How's this for a summary: I'M PREGNANT WITH THE BABY OF THE PERSON I'D BEEN SEEING, ALSO FROM THE PROGRAM AND WITH SUBSTANTIALLY GREATER TIME THAN MYSELF, BUT HE'S DECIDED TO AVOID RUIN OF EITHER OF OUR PROGRAMS BY COMPLETELY BREAKING-AWAY FROM ME.

THE EXPLANATION...

Hey yall! Thanks for taking the time to hear me out. A little background info: I'm 22 years old, not a first-time winner, both parents with over two-decades (a piece) in the program and, although untrue in the past, I'm 100% hopeful and serious about my recovery this time IN the rooms, instead of AROUND them.

After hitting bottom, by mid-September, I moved from Seattle back to the Northeast with my Mother, to heal while I get my program working. I was raised by a single-father, so I've always naturally been more in-tune and drawn to men, overall. Mind you, I also modeled for a greater (drunken) part of this year, so I am on the more attractive side of the scale (gratefully so.) But, one guy out of the thirty, or so, young guys I spoke with daily (beside my female network and female sponsor), one of the guys and I gradually (although over an abrupt couple of days) moved into an intimate relationship, then a sexual relationship and finally an emotional relationship.
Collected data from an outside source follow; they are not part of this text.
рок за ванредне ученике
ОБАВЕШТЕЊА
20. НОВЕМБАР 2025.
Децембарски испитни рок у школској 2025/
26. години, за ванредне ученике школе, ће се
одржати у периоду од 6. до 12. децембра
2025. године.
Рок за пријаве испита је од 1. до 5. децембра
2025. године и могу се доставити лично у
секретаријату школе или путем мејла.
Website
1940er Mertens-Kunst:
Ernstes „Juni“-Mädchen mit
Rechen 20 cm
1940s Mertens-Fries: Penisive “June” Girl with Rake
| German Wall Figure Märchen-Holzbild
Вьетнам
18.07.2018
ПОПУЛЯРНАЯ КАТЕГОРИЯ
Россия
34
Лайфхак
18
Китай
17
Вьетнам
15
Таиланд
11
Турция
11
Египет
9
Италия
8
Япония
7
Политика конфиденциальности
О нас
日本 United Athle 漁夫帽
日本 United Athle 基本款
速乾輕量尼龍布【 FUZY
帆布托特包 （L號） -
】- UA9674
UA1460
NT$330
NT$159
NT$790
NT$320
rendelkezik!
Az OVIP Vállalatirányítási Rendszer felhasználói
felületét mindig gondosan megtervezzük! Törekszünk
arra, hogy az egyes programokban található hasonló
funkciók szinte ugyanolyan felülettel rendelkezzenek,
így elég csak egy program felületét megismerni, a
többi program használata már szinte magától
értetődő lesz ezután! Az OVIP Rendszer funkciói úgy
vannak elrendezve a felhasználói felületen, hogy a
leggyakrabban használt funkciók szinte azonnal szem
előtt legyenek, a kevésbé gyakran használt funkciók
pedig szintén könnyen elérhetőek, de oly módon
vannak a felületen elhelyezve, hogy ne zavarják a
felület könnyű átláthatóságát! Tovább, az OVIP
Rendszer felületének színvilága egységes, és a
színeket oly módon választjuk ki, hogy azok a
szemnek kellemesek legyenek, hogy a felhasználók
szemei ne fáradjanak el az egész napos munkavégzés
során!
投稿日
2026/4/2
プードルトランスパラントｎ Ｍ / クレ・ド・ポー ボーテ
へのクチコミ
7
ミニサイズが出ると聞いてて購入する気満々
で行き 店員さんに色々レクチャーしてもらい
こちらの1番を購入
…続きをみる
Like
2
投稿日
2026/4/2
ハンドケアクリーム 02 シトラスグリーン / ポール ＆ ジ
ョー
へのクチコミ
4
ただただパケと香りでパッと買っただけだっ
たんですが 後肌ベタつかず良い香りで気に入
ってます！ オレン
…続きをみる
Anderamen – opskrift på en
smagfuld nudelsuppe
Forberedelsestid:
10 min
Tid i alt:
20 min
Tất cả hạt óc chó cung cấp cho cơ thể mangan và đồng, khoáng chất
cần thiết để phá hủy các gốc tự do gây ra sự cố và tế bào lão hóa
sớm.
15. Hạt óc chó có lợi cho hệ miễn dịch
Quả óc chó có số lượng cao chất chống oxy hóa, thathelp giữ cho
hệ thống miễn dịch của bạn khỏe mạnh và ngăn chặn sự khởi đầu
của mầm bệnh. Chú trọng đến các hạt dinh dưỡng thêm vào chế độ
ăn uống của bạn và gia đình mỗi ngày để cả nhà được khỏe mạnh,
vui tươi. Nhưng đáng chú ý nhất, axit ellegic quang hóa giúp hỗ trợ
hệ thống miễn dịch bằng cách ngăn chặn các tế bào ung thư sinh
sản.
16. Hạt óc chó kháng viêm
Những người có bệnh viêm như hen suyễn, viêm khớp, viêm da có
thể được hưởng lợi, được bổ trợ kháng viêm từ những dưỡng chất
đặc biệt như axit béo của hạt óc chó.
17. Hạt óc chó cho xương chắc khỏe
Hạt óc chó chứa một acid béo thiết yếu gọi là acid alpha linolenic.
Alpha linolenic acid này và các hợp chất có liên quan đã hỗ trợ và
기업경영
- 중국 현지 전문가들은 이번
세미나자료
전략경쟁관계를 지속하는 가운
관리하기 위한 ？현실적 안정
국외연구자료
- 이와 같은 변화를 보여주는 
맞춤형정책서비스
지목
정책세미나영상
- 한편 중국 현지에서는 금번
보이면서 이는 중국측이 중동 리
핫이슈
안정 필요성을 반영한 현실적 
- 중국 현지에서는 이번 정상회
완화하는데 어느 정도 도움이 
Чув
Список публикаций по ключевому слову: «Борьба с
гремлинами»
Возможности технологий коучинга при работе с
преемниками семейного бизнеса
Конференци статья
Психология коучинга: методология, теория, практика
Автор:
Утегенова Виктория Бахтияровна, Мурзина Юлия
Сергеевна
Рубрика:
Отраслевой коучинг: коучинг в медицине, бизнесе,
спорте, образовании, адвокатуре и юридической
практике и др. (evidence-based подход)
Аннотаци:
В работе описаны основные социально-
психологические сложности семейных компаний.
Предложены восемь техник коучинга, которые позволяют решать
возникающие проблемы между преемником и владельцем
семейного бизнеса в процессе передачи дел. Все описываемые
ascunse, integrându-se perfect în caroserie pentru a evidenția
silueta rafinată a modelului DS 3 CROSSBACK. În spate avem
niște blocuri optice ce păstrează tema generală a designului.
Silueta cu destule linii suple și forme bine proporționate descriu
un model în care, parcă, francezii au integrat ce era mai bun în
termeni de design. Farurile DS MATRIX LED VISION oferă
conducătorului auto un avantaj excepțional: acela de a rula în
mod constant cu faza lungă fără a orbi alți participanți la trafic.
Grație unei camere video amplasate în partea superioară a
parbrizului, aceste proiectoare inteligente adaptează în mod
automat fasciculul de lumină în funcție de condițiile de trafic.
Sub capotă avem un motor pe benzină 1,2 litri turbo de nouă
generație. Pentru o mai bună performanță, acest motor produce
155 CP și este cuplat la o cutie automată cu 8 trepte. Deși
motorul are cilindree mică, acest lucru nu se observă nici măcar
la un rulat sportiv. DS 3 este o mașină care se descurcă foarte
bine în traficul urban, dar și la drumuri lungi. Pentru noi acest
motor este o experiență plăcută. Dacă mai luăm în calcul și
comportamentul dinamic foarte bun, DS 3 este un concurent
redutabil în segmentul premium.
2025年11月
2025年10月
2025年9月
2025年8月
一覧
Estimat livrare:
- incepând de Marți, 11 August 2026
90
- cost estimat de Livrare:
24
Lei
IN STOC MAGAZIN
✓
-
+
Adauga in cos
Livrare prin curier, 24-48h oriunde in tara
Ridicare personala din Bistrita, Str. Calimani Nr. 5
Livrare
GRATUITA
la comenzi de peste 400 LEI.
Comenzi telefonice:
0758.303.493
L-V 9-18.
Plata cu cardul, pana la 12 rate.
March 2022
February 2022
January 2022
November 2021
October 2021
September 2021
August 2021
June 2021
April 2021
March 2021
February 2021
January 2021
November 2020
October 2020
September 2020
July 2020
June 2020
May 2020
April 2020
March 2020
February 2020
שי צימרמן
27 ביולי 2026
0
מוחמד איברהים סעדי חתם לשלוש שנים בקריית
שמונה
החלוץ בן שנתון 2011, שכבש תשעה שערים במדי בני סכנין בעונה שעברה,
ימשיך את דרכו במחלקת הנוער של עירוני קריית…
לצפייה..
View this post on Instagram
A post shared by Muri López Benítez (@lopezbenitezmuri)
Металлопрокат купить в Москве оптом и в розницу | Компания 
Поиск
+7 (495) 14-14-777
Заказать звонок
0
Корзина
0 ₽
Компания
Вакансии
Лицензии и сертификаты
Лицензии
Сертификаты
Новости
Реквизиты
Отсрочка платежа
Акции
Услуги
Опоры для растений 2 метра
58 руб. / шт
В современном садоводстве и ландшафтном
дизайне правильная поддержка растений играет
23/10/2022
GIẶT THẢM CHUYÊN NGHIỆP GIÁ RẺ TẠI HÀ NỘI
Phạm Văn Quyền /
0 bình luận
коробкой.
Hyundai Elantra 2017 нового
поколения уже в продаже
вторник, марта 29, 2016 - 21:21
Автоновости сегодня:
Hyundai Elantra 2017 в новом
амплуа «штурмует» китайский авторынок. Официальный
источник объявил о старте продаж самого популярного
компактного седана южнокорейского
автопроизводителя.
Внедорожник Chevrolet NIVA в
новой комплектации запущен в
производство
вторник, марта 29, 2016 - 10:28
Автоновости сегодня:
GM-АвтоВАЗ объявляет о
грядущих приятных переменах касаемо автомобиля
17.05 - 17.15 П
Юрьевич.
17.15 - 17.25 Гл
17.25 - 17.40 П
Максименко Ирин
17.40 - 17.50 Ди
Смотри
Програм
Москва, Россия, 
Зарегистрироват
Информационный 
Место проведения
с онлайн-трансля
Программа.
From middle-end of September until Monday, October 27, 2008 (<<<the date when we were last sexually involved,) we engaged in unprotected (no condom, no birth control, no "pulling-out"... NOTHING for protection) sex a total of about 50-times, averaging two-times a day although we never hungout daily.

I mentioned to the guy I was seeing that I hadn't been feeling like myself lately and felt something wasn't right with me. That was Friday, October 24, 2008, when I first voiced my concern although we went on to be intimate another 5-6 times after I commented on it.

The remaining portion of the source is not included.